Nun, wir sollten vielleicht tatsächlich diesen schönen Ravel-Thread nicht nur mit diesem Detailthema vollschreiben. Ich will nur noch einmal meinen Gedankengang klarstellen, dann lasse ich es aber auch wirklich gut sein. Man muss sich dem ja nicht anschließen, aber ich würde schon gern wenigstens verstanden werden.
Also:
Das Stück steht im 3/4-Takt. Warum? Jedenfalls nicht für die linke Hand, denn die spielt diese 3/8-Figur. Der 3/4-Takt steht für die rechte Hand, denn die (und später auch das Orchester) spielt tatsächlich 3/4. Hätte Ravel das Stück in 3/8 aufgeschrieben, würde sich jeder Takt halbieren. Dem Notenbild für die rechte Hand würde das nicht guttun und es würde auch den 3/4-Charakter der rechten Hand noch mehr verschleiern, als dies akustisch ohnehin schon der Fall ist. Er hätte es auch in 6/8 aufschreiben können, das Notenbild wäre dann etwas besser, aber es wäre der Sache auch nicht angemessen.
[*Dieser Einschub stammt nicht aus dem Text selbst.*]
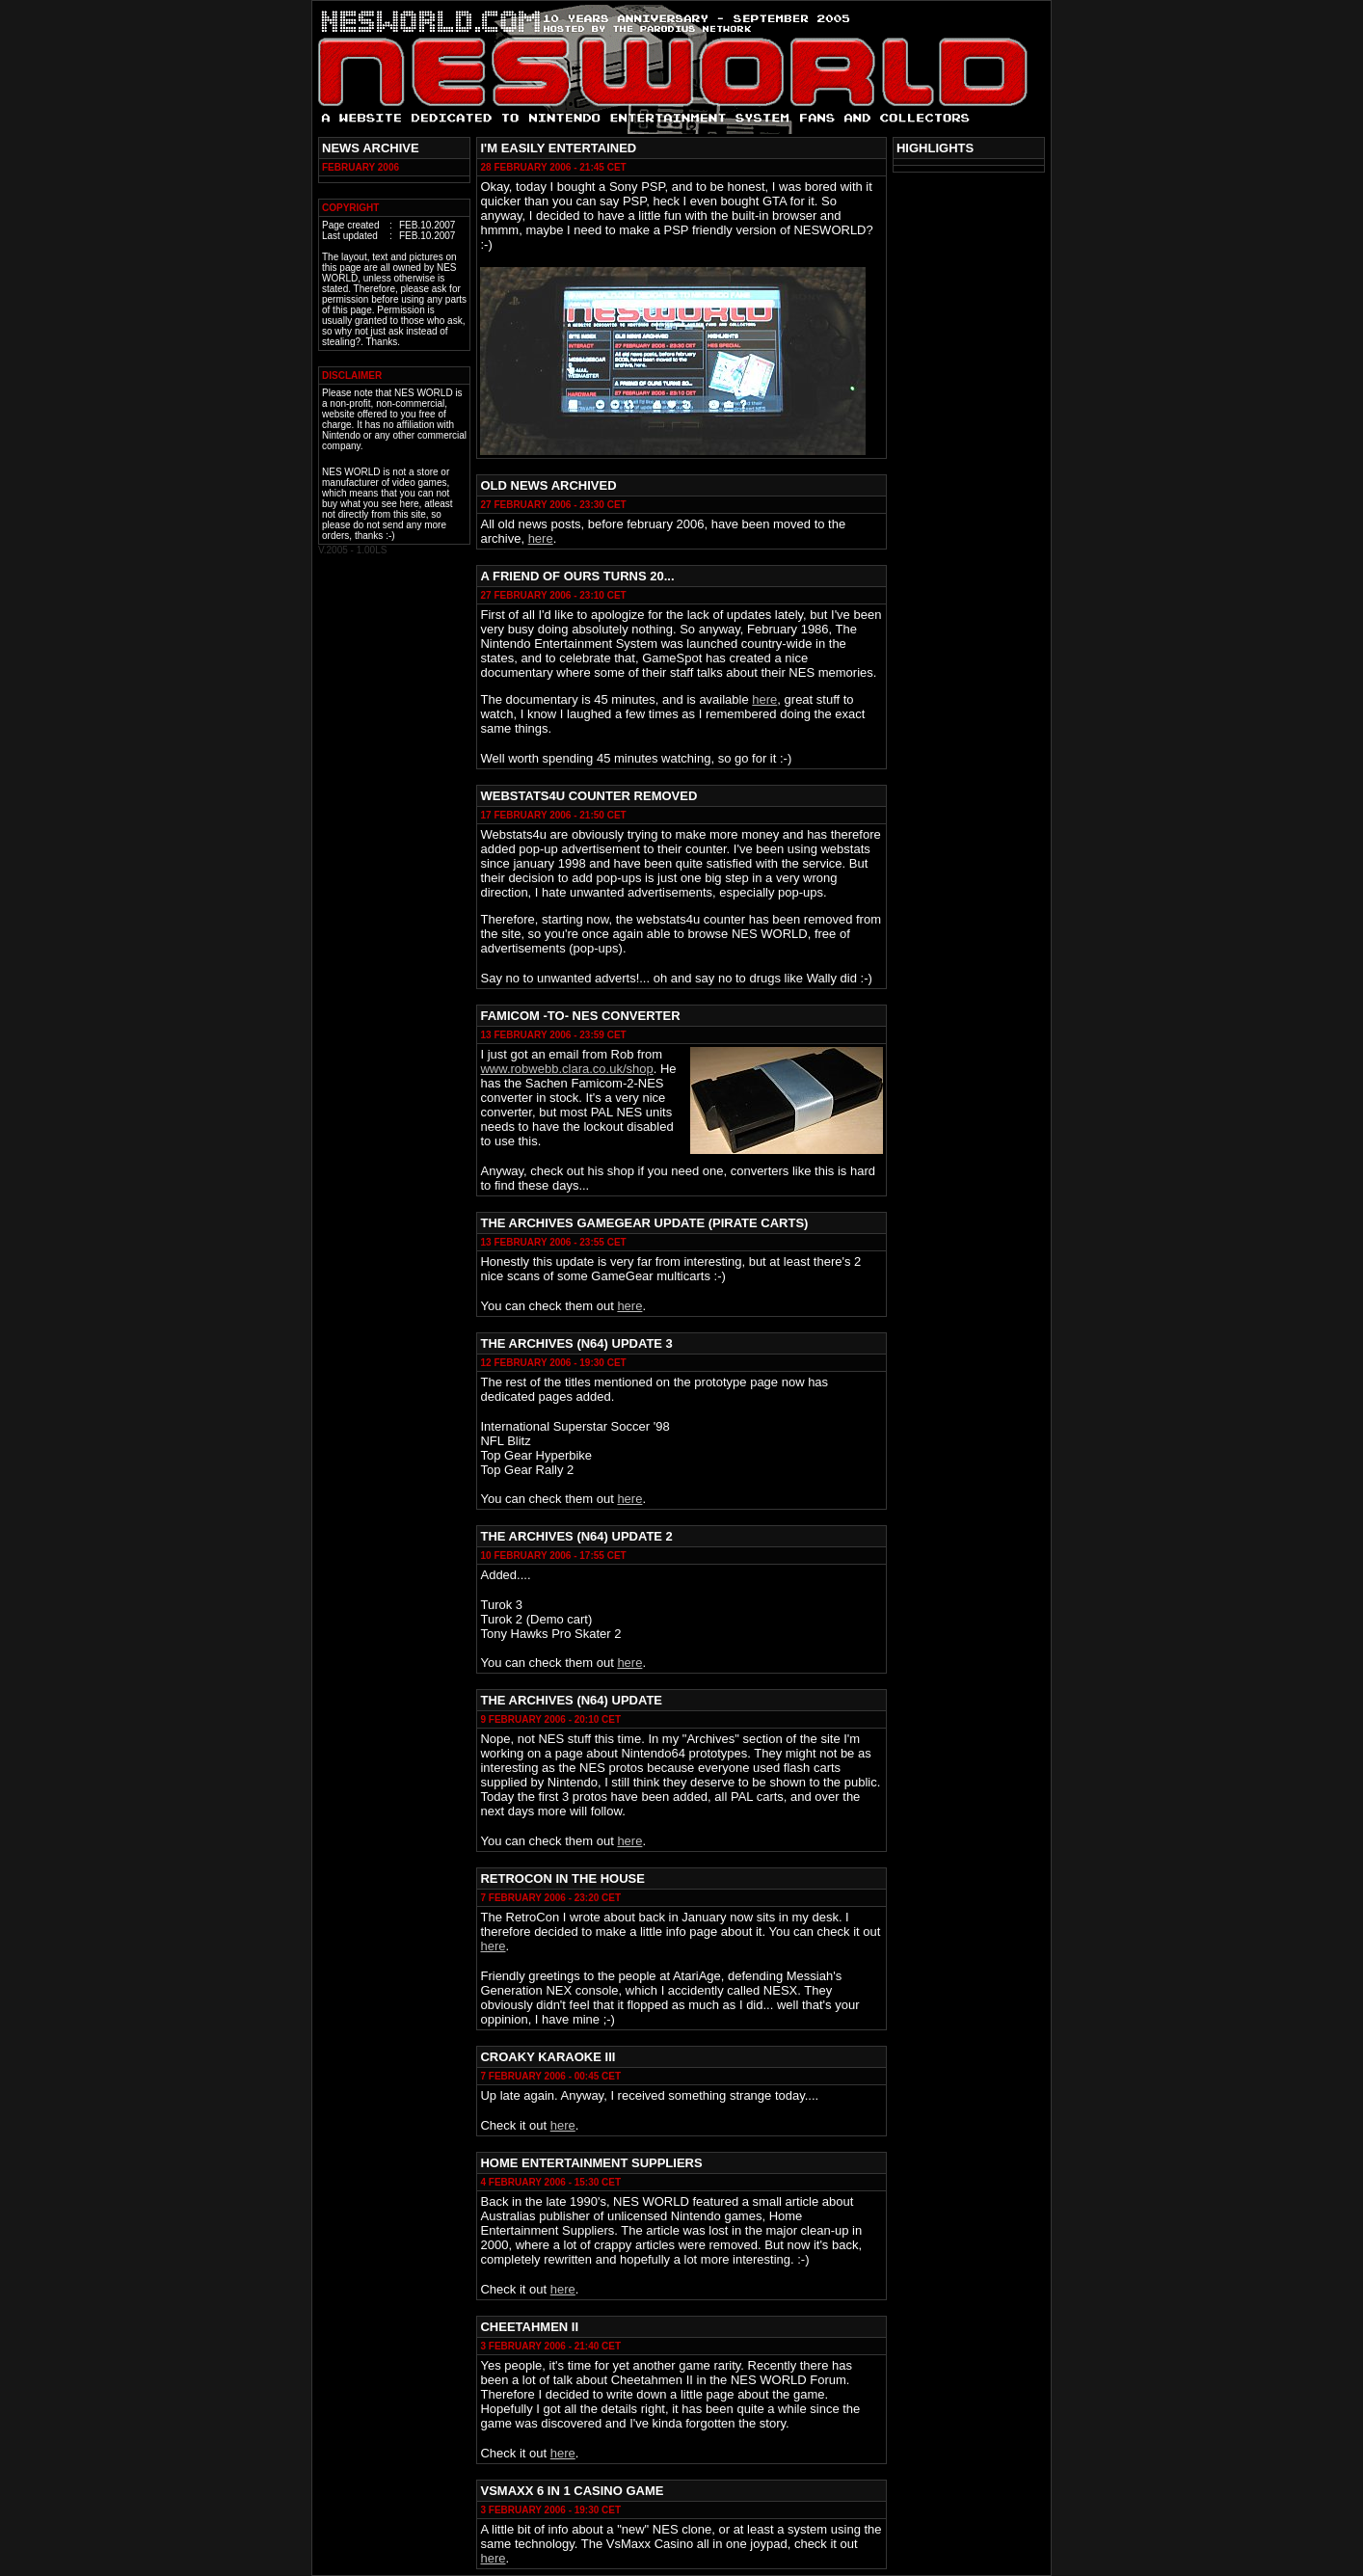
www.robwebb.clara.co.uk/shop (566, 1068)
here (540, 538)
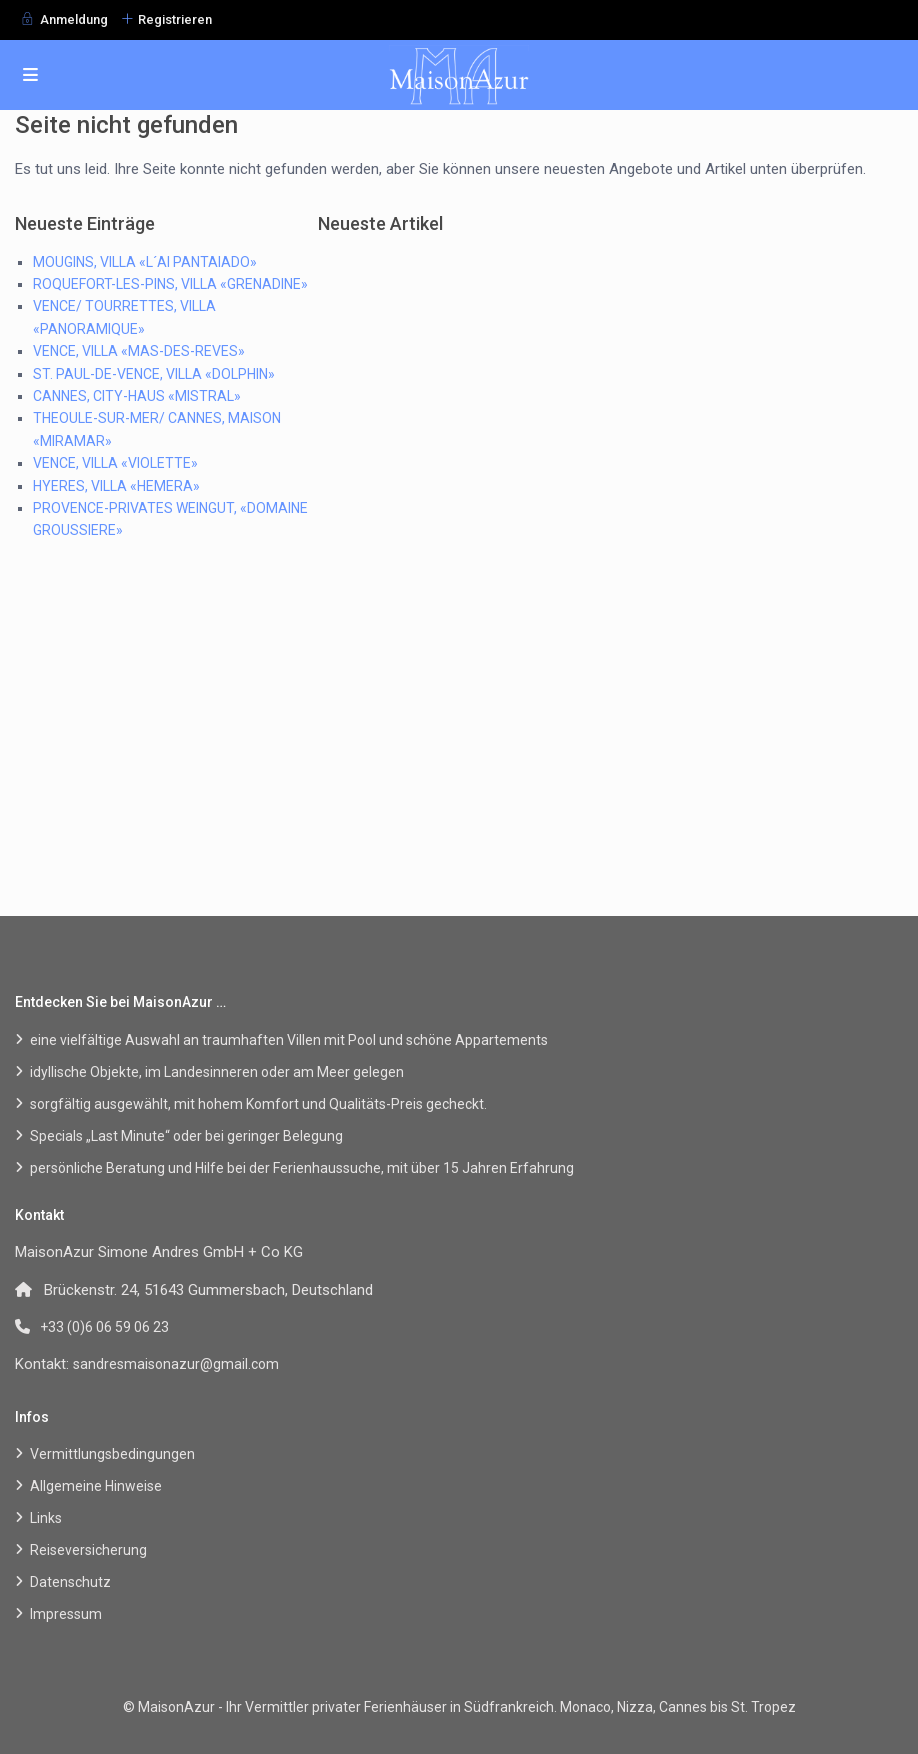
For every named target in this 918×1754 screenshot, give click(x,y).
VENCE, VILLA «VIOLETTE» (115, 463)
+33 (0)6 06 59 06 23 (104, 1327)
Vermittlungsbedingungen (112, 1454)
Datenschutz (70, 1582)
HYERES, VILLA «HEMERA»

Nachdem nun also klar ist, warum das Stück in 3/4 steht, können wir uns nun überlegen, was Ravel nun mit der linken Hand ausdrücken wollte. Nur mal angenommen, er wollte tatsächlich, dass die Achtelfiguren so gespielt werden, wie das überall zu hören ist. Wie hätte er das notieren sollen? Er kann ja schlecht für die rechte Hand 3/4 als Taktart vorgeben und für die linke Hand 3/8. Da nun eben auch für die linke Hand 3/4 dasteht, obwohl 3/8 gemeint ist (das ist wie gesagt momentan nur eine Annahme), hat das gewisse Konsequenzen für die Notation. Jetzt kommt der Satz ins Spiel, den ich gepostet habe: "Beaming reinforces meter". Es ist nicht die Aufgabe der Balkensetzung Phrasierungen, Betonungen oder figurative Zusammenhänge darzustellen. Sie dient allein der Übersicht am Blatt und hat sich an der notierten Taktart zu orientieren. Und da nun einmal auch für die linke Hand 3/4 dasteht, wird das eben so verbalkt, wie das für 3/4 üblich ist.
Theoretisch hätte Ravel bei der Balkensetzung auch Dreiergruppen oder Sechsergruppen von Achteln bilden können. Das wäre aber streng genommen schlechter Notationsstil, da dann die Balkensetzung zur Darstellung figurativer Zusammenhänge "missbraucht" wird. Ravel hat für die linke Hand keine Phrasierungs- oder Artikulationsanweisungen aufgeschrieben. Das bedeutet nichts anderes, wie: Möglichst gleichmäßig und ohne besondere Betonungen. Der aktustische 3/8-Effekt stellt sich dann ganz von selbst ein, das braucht man in der Notation nicht extra hervorzuheben.